Serial number	SMT production tracing sequence
		1	Distance of blade separation>Width of the board>Thickness of the board>The tin is connected with the molten tin,
2	distance of blade separation>Width of the board>Automatic cleaning and counting>The tin is connected with the molten tin,
		3	speed of blade separation>Automatic cleaning and counting>Tin connection
4	Speed of blade separation>Speed of blade separation>Tin connection
		5	Length of the board>Automatic cleaning>Separating speed of the working table>Tin connection
6	Speed of blade separation>Separating speed of the working table>Pressure of the scraper>Tin connection
		7	Separating speed of the working table>Tin connection

Claims

1. An SMT production tracing method based on a self-encoder and ensemble learning is characterized in that the self-encoder is constructed, a classification tree set is obtained by using the ensemble learning method, and an SMT production tracing sequence is obtained, wherein the method specifically comprises the following steps:

(1) constructing an auto encoder:

(1b) setting the number of nodes of the input layer and the output layer to 76;

represents a rounding down operation,% represents a remainder operation;

wherein, T_mjRepresents the activation value of the jth node in the m-th self-encoder's fully-connected layer, m ∈ {1,2, …,9}, j ∈ {1,2, …, N ∈_m},N_mRepresenting the total number of fully-connected layer nodes of the mth self-encoder, e^(·)Denotes an exponential operation based on a natural constant e, x_mjRepresenting the j-th node input value, x, in the fully-connected layer of the m-th self-encoder_mj＝W_mj ^TX_m,W_mjRepresenting a weight matrix of the network between the input layer of the mth self-encoder and the jth node in the fully-connected layer, the initialized value of each element of the matrix obeying a standard normal distribution, T representing a transposition operation, X_mRepresents a vector consisting of input values of 76 nodes in the input layer of the mth self-encoder;

R_ln＝max(0,x_ln)

wherein R is_lnRepresents the activation value of the nth node in the fully-connected layer of the ith self-encoder, i ∈ {10, …,18}, N ∈ {1,2, …, N ∈_l},N_lRepresenting the total number of nodes of the fully-connected layer of the ith self-encoderMax (·) denotes a max operation, x_lnRepresenting the input value, x, of the nth node in the fully-connected layer of the ith self-encoder_ln＝W_ln ^TX_l,W_lnA weight matrix representing the network between the nth node of the input layer and the fully-connected layer of the ith self-encoder, the initialized value of each element of the matrix obeying a standard normal distribution, X_lRepresenting a vector consisting of input values of 76 nodes in the ith self-encoder input layer;

(2) acquiring an SPI defect tracing data set:

x'_qp＝(x_qp-min(x_q))/(max(x_q)-min(x_q))
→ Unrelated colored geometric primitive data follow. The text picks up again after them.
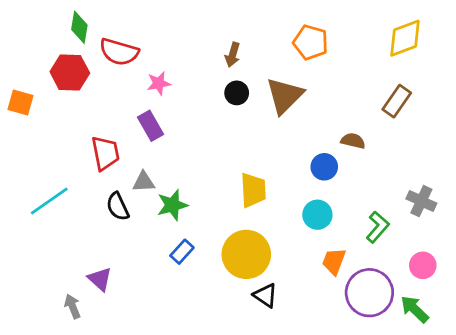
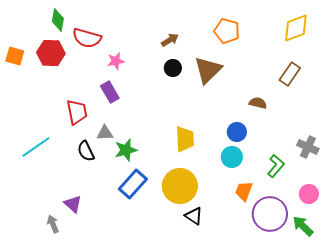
brown arrow: (233, 55) -> (170, 40), turned -138
orange square: (21, 103) -> (15, 56), moved
blue circle: (324, 167) -> (237, 132), moved
blue rectangle: (182, 252) -> (133, 184), size x1.6

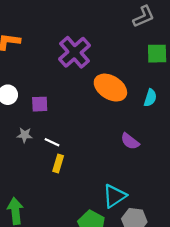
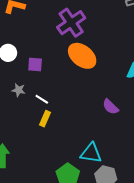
orange ellipse: (110, 88) -> (82, 56), moved
cyan triangle: (114, 196) -> (91, 153), turned 35

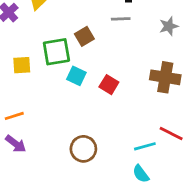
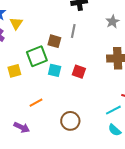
gray line: (121, 19) -> (73, 31), moved, turned -64
brown square: (84, 36) -> (54, 41), turned -32
orange line: (14, 116) -> (36, 103), moved

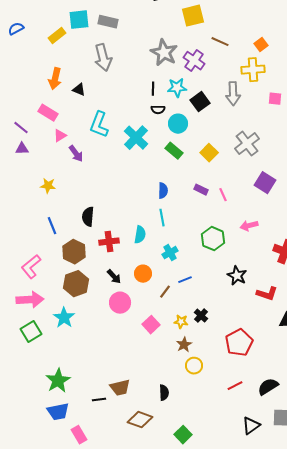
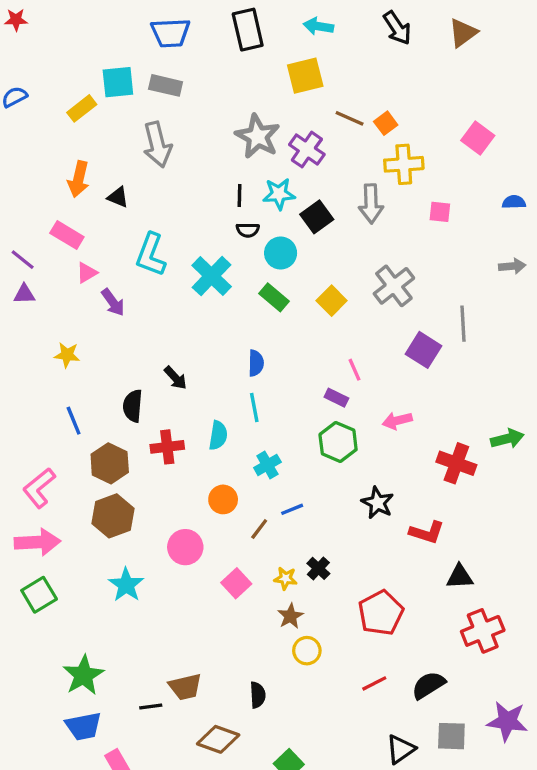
orange square: (261, 45) -> (386, 123), moved
purple rectangle: (201, 190) -> (336, 398), moved
black arrow: (114, 277) -> (175, 378), moved
cyan star: (64, 318) -> (126, 585), moved

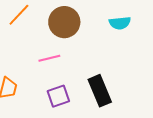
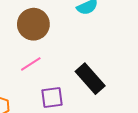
purple square: (58, 96) -> (52, 98), turned 30

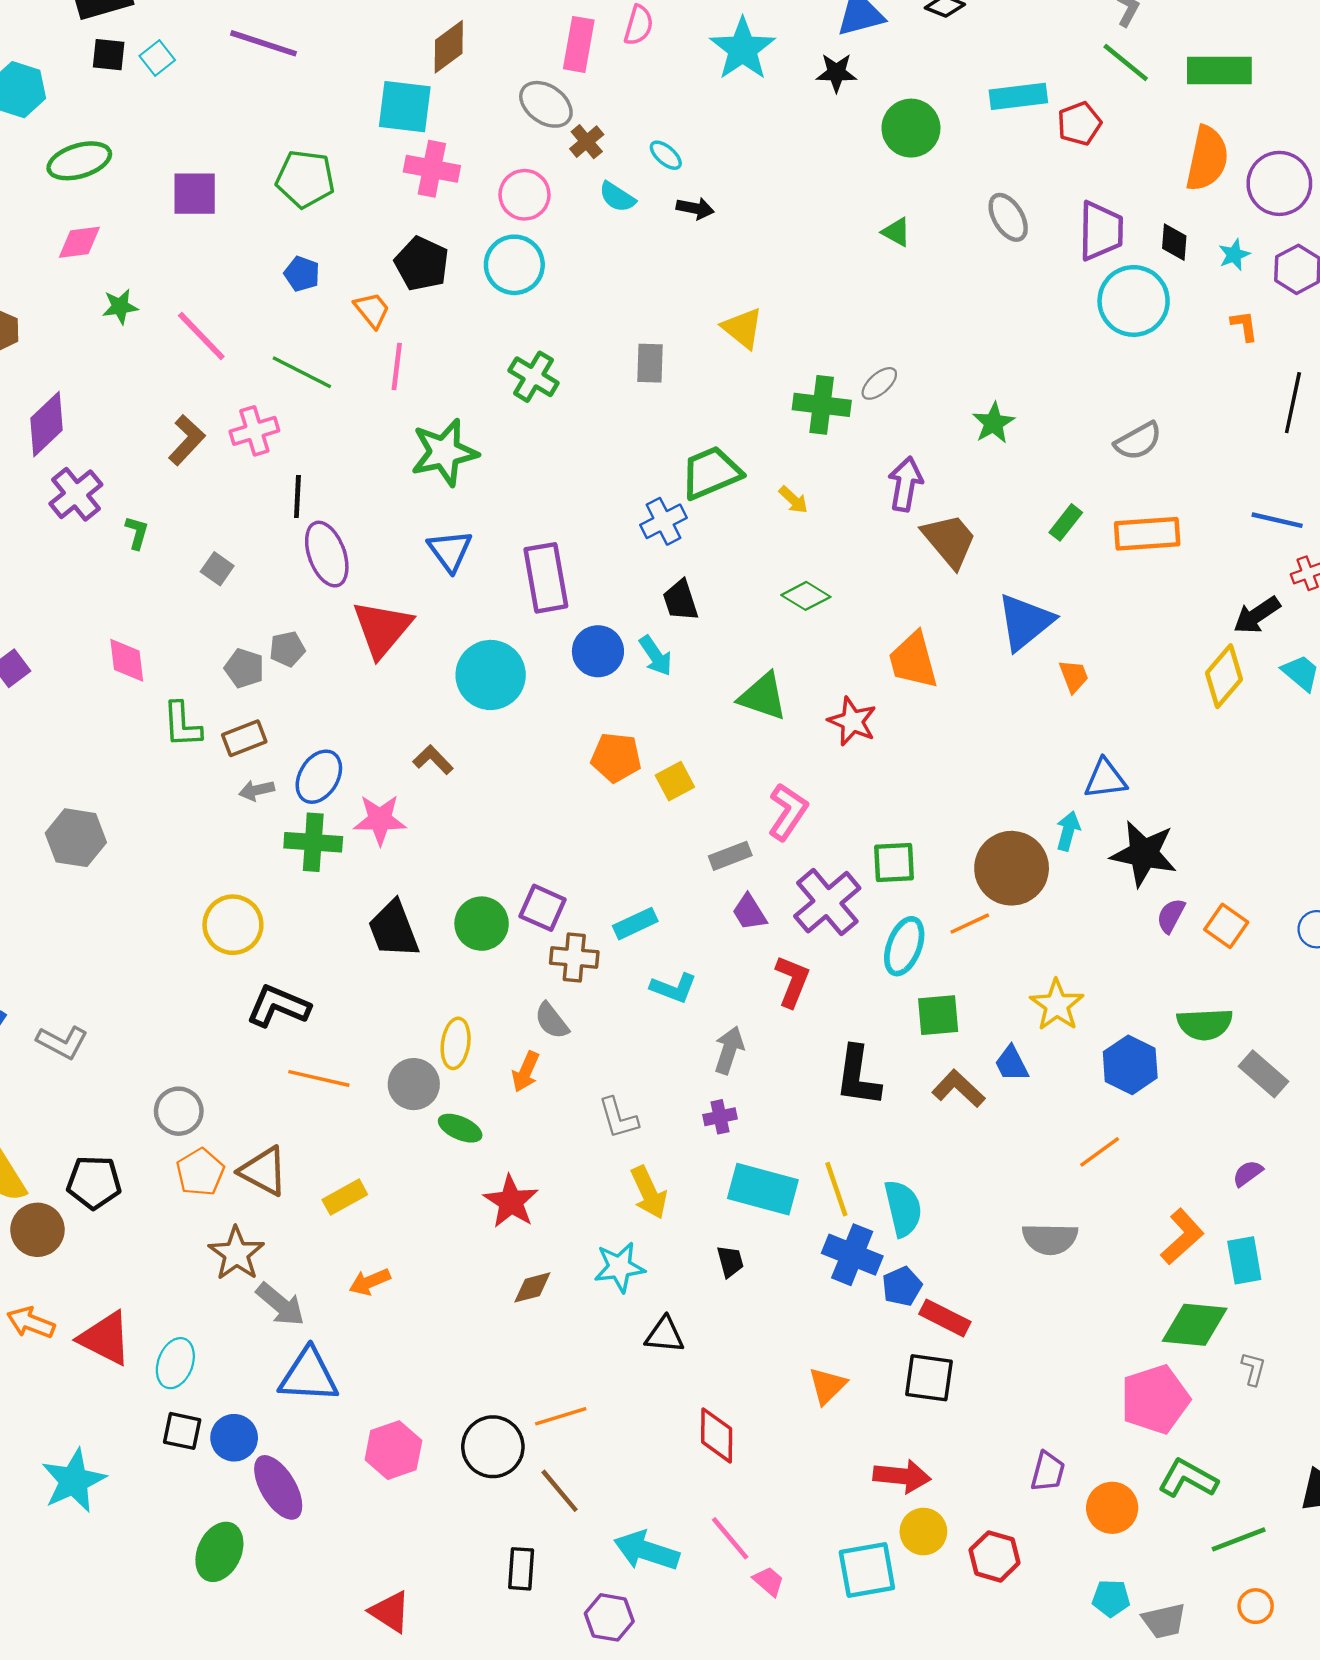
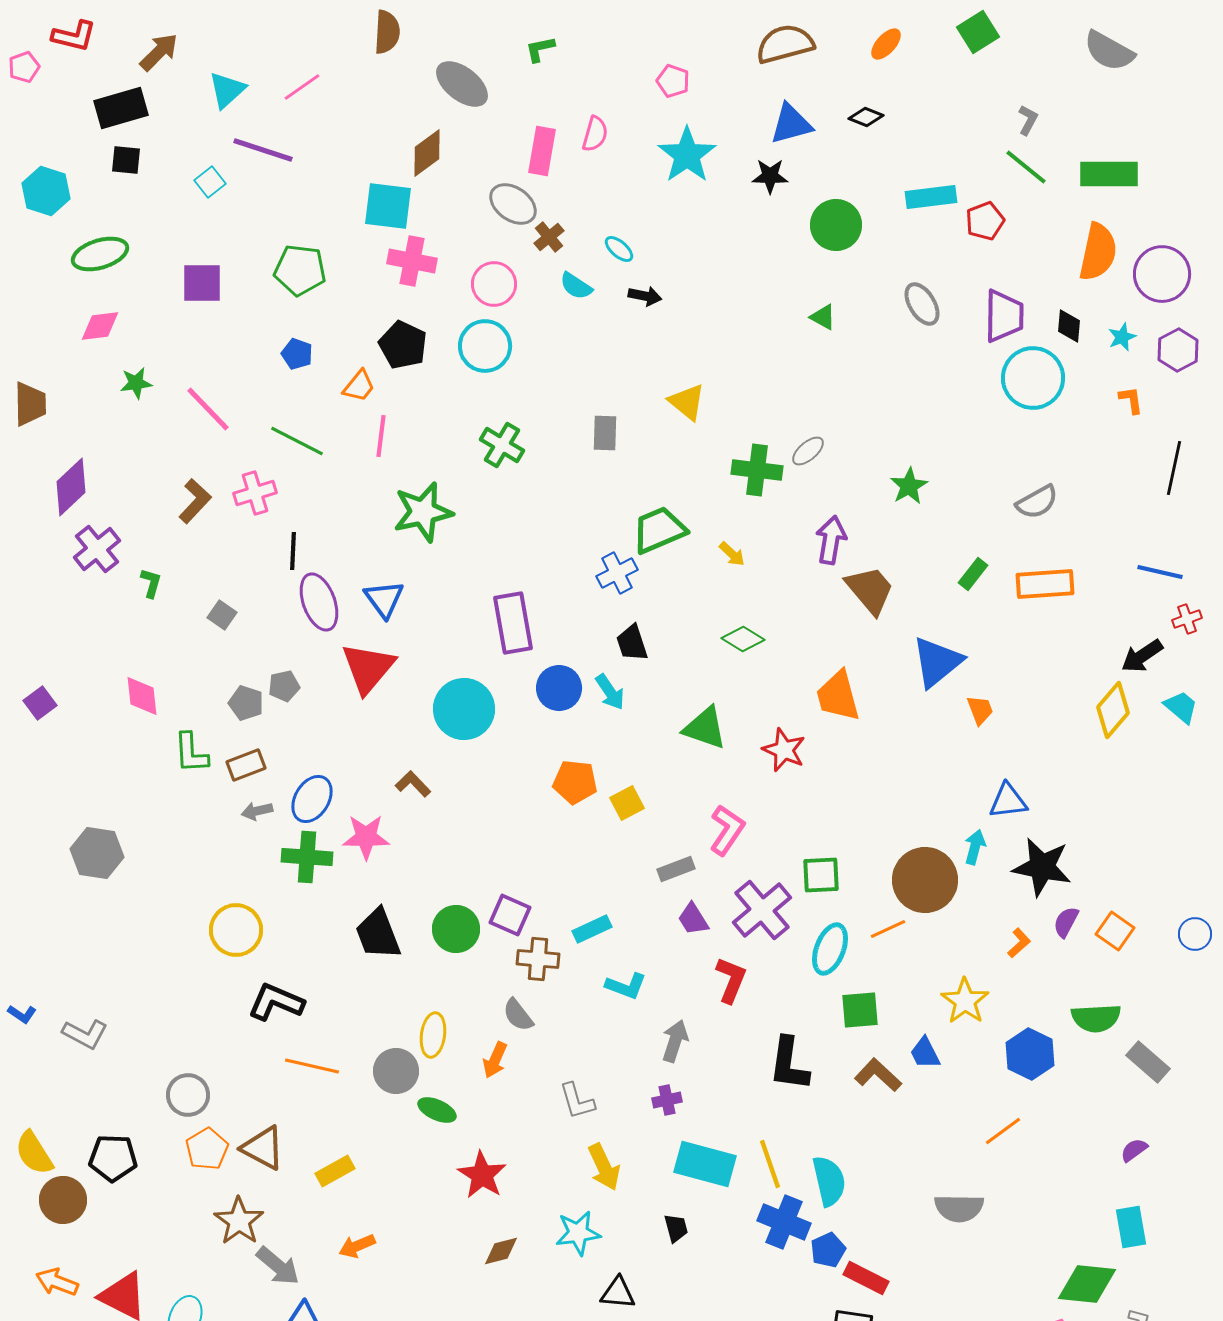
cyan square: (157, 58) -> (210, 182), moved
orange trapezoid: (372, 310) -> (359, 386), turned 78
blue triangle: (450, 551) -> (384, 599), moved
orange L-shape: (1182, 1237) -> (1019, 943), moved, size x0.6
(4) training the self-encoder:

(5) obtaining a set of classification trees using ensemble learning:

(6) obtaining an SMT production tracing sequence:

(6f) and sequencing all data of the tracing vectors of each tracing sequence from large to small to form the SMT production tracing sequence.

2. An SMT production tracing method based on self-encoder and ensemble learning according to claim 1, wherein the step of the stochastic gradient descent method in step (4) is as follows:

step one, randomly selecting an unselected data from the normalized SPI defect tracing data set;

and secondly, after the selected data is input into the input layer of the self-encoder, calculating a loss error value between the output data of the output layer of the self-encoder and the selected data according to the following formula:

wherein L represents the loss error value between the output value of the output layer after the selected data is input into the self-encoder and the selected data, N represents the total number of input layer nodes of the self-encoder, the total number of output layer nodes of the self-encoder is equal to the total number of input layer nodes, the input layer nodes and the output layer nodes of the self-encoder are in one-to-one correspondence according to the node sequence, sigma represents the summation operation, y represents the loss error value between the selected data and the output layer after the selected data is input into the self-encoder, and_krepresenting the input value from the kth node in the input layer of the encoder,

represents the output value from the kth node in the output layer of the encoder, k ∈ {1,2, …, N }, ∈ representing belonging to a symbol;

thirdly, updating each parameter in the self-encoder network according to the following formula:

and fourthly, inputting the data selected in the first step into an input layer of the self-encoder after the parameters are updated, and calculating a loss error value between output data of the self-encoder after the parameters are updated and the selected data according to the following formula:

wherein L' represents a loss error value between the output data from the encoder output layer after the parameter update and the selected data,

representing the output value of the kth node in the output layer of the encoder after the parameters are updated;

fifthly, judging whether the loss error value between the updated output value of the output layer of the self-encoder and the selected data is smaller than the current loss error value threshold value, if so, obtaining a trained self-encoder, otherwise, executing the first step; the threshold value is a value selected from the range of [0,300] according to different requirements on the training precision of the self-encoder network, the larger the selected value is, the lower the training precision of the network is, and the smaller the selected value is, the higher the training precision of the network is.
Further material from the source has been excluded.